Despite the lack of direct regulation, it is clear that Trading Standards, HM Revenue & Customs presumably in conjunction with the Police have carried out some prosecutions of travel businesses for money laundering including a prosecution for the laundering of £500m of cash at a Travel Agency business in 2015.

It is worth noting that fewer and fewer transactions involve cash with funds received either from credit cards or bank transfers which can be traced.

The Financial Action Task Force published its mutual evaluation report of the United Kingdom’s AML/CTF regime. The report recognised that the UK’s anti-money laundering and counter-terrorist financing (AML/CTF) regime was the strongest of any country assessed to date. The UK received the highest rating possible in four areas of the report, and received a rating of ‘substantial’ (the second highest rating) in a further four areas.
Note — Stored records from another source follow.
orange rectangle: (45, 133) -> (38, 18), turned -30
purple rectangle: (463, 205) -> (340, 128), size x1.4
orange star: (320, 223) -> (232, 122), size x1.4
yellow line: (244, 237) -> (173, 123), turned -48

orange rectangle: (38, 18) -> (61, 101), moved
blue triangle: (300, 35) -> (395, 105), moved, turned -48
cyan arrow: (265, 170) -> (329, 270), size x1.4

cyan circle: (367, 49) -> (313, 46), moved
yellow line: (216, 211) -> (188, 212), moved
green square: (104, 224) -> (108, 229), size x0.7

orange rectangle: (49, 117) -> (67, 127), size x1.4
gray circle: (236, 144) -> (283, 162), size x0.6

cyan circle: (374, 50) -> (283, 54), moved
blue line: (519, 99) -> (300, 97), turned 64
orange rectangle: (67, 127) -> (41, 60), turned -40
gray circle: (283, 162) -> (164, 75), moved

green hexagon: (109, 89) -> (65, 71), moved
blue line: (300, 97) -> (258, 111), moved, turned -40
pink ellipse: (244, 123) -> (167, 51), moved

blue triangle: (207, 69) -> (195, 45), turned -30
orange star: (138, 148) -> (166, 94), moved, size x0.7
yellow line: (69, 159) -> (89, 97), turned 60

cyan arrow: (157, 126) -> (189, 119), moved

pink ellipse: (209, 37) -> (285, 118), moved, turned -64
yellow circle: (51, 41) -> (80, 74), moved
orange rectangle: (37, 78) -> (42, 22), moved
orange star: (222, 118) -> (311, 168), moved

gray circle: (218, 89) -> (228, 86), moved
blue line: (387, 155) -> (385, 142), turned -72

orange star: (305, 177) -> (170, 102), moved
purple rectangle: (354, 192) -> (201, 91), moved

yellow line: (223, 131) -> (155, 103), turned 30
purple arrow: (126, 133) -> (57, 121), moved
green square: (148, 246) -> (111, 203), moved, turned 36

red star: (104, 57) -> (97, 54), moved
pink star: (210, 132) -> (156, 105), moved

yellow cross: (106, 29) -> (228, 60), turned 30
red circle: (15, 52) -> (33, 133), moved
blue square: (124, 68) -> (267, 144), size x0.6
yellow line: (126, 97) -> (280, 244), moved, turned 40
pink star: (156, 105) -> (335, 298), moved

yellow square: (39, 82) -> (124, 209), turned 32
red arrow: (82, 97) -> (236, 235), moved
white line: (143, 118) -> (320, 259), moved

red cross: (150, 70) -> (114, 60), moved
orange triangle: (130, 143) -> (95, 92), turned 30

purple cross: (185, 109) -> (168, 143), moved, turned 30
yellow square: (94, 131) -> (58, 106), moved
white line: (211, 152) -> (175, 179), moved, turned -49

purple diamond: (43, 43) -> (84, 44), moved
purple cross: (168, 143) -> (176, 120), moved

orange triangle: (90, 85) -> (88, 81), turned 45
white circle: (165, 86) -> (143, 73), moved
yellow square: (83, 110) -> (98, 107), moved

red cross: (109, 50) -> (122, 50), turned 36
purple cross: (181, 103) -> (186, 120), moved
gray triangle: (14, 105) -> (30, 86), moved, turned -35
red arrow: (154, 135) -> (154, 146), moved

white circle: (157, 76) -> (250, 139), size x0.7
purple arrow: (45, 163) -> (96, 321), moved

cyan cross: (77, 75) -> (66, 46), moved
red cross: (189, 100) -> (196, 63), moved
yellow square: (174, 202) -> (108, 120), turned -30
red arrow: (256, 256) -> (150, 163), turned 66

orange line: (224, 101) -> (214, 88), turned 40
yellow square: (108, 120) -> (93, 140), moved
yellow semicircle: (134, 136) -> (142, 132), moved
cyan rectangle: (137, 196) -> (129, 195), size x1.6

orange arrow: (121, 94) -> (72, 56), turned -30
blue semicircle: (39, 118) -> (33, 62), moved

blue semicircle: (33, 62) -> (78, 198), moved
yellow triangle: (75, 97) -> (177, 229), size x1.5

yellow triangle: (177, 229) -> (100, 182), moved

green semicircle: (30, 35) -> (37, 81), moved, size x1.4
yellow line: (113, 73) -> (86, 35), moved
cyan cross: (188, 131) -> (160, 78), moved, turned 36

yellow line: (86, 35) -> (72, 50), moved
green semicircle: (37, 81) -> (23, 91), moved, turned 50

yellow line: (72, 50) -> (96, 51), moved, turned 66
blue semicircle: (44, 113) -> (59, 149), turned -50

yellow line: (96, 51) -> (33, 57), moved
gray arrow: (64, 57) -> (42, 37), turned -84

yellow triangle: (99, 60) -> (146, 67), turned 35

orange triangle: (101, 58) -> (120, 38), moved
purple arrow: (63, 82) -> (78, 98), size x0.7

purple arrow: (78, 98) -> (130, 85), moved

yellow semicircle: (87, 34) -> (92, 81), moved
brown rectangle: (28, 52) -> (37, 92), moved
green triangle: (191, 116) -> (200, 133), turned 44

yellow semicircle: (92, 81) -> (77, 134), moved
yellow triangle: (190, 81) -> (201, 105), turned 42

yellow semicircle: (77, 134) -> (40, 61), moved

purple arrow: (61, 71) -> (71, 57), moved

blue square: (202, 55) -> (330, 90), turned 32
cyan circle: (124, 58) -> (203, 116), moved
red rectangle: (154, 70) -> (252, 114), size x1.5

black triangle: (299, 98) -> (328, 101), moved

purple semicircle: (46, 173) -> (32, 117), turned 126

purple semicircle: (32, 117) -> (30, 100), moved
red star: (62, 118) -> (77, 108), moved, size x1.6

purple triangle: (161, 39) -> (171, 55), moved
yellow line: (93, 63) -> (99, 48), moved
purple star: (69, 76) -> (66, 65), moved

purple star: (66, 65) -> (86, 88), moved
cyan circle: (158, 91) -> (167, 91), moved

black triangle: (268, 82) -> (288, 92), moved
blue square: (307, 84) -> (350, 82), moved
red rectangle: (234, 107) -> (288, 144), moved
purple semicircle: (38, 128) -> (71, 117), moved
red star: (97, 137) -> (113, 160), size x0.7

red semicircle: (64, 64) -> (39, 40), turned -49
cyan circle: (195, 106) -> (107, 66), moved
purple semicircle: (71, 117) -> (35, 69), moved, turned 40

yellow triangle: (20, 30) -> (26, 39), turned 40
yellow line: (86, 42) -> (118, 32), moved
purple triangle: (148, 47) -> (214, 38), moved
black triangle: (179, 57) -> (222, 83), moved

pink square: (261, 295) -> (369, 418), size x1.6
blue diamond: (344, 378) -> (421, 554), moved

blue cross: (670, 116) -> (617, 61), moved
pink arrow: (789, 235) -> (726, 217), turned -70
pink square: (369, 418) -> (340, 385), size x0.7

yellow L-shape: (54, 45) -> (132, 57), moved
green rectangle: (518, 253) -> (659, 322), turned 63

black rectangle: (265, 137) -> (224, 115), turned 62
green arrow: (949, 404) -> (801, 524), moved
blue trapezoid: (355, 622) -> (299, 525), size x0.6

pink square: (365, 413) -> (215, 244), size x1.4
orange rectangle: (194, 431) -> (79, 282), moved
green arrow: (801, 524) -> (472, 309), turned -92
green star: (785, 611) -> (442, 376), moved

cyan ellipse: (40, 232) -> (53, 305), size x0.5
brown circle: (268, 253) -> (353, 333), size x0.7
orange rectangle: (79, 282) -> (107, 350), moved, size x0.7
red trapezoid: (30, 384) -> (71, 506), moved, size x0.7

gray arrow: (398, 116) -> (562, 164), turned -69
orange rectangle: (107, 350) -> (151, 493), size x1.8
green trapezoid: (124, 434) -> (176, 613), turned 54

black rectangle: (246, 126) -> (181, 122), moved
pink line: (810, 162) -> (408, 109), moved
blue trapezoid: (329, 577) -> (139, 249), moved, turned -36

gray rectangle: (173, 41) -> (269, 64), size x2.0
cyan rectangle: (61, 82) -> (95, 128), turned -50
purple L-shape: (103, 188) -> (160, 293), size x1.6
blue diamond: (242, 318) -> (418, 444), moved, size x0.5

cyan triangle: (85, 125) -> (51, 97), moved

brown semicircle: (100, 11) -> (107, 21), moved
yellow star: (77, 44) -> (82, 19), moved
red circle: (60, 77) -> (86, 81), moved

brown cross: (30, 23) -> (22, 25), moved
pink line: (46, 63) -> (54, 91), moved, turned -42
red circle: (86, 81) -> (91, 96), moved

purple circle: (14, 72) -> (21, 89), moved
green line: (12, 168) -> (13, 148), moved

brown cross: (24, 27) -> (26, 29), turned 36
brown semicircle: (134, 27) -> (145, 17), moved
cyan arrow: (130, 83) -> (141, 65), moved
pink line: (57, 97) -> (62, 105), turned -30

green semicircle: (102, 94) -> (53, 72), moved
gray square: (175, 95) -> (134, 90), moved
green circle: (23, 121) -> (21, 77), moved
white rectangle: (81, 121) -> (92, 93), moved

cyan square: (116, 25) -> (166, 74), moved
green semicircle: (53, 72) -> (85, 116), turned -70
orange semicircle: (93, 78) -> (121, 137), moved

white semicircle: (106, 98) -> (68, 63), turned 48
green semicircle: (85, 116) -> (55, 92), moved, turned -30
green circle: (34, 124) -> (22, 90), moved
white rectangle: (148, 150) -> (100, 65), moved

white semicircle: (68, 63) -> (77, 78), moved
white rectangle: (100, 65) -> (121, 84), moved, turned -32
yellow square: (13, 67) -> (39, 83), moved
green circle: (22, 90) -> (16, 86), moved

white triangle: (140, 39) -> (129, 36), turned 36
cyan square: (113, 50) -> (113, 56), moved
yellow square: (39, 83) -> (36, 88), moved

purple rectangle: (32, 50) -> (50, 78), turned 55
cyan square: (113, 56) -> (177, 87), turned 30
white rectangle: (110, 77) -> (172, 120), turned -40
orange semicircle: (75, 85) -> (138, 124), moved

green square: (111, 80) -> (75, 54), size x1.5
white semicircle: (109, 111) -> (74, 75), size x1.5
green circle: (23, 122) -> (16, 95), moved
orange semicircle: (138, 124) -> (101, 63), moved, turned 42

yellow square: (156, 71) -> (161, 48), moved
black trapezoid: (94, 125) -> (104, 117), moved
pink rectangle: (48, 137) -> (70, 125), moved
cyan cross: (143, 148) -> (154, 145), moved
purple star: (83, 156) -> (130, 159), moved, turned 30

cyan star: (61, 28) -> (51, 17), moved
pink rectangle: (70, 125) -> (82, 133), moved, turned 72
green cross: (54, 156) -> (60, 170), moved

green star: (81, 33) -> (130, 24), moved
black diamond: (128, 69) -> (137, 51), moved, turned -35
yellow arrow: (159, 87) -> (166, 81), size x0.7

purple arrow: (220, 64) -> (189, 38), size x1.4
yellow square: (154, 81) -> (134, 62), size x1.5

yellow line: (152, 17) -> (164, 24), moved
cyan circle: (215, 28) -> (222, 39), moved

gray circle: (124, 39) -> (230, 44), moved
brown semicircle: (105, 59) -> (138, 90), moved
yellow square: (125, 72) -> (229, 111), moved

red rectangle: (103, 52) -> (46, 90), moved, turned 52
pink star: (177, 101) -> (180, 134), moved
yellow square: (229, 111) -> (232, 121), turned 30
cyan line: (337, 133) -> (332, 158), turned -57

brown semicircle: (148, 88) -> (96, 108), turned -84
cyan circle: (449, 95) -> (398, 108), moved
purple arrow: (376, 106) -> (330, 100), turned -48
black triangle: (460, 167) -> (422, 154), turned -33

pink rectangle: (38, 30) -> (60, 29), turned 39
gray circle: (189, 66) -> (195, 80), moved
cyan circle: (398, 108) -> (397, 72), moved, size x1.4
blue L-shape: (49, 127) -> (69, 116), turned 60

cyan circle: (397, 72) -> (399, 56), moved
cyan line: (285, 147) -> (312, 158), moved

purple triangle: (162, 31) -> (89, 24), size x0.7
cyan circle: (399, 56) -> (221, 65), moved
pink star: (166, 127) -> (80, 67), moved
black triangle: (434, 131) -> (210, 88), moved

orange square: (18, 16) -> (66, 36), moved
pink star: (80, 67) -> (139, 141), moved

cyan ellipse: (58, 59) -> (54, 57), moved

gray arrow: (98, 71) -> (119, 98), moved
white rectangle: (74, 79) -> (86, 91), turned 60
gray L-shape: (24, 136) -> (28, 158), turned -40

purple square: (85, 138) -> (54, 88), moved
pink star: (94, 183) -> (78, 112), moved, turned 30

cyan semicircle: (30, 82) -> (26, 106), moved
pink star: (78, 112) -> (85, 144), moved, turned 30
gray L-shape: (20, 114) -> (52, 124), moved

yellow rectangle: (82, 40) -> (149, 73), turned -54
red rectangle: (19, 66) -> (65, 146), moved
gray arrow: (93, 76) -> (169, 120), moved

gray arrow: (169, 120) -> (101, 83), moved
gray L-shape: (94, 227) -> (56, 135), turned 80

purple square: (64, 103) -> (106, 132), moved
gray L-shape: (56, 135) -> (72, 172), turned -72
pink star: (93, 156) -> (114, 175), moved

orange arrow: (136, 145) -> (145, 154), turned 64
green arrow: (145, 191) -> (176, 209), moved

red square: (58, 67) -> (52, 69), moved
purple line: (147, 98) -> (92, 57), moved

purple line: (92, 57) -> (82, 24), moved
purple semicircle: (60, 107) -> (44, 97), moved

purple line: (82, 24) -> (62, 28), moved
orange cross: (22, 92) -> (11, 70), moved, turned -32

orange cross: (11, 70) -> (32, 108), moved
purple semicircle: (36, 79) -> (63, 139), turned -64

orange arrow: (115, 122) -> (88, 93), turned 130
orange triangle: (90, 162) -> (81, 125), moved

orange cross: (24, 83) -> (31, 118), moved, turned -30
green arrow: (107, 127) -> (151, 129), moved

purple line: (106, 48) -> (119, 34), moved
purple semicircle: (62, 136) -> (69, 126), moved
There are some checks and balances in place in the Tourism and Hospitality sector

The current range of checks and balances in place emanate from the Tourism and Hospitality Industry’s engagement with:

  • Auditors and Accountants
  • Legal profession
  • Banks when setting up bank accounts and conducting Transactions
  • Merchant Acquirers in obtaining Merchant facilities
  • The general obligation to comply with Money Laundering Regulations and
  • From adopting Good practices including Staff training.

 The fact that certain businesses have to be licenced, particularly by ATOL in the outbound sector also adds to the regulation indirectly.

Anonymous
  • The self-catering sector is totally unregulated.  Agents, even those which are accredited by Visit England, take money from guests and mix it with their own money in their balance sheets.  These balance sheets are often stuffed with intangibles and unknown debtors disguising their insolvency.  Owners are usually paid near the time of the holiday and so millions may be held in totally unregulated businesses' bank accounts.
     
    Such "clients" accounts as there are, are totally unregulated, with agents able to dip into these and lend them to directors and to associated companies.
     
    Owners are paid from new guests money coming in.  In the event of an insolvency, a liquidator would be hard pushed to decide to whom the assets belong.  Accountants and auditors are often complicit in auditing and preparing accounts for businesses which are "men of straw"  but which are taking substantial sums from the public.
     
    I have complained to Dept BEIS, Dept CMS (who look after tourism) and Visit England, but no one is interested.
     
    Little comment is made by accountants on the risks to owners or guests that the companies pose.  Even worse, there are agents which are partnerships and sole traders, with no published accounts, but Visit England are happy to accredit these.
     
    Visit England don't even require the names of the proprietors/partners/companies to be stated on the agent's website as a requirement for accreditation.  There is no requiremnet for agents to tell owners that they are letting their own properties as principals alongside those where they act as agent. Such gross breaches of infidelity indicate that some of these agents are unfit to take public money.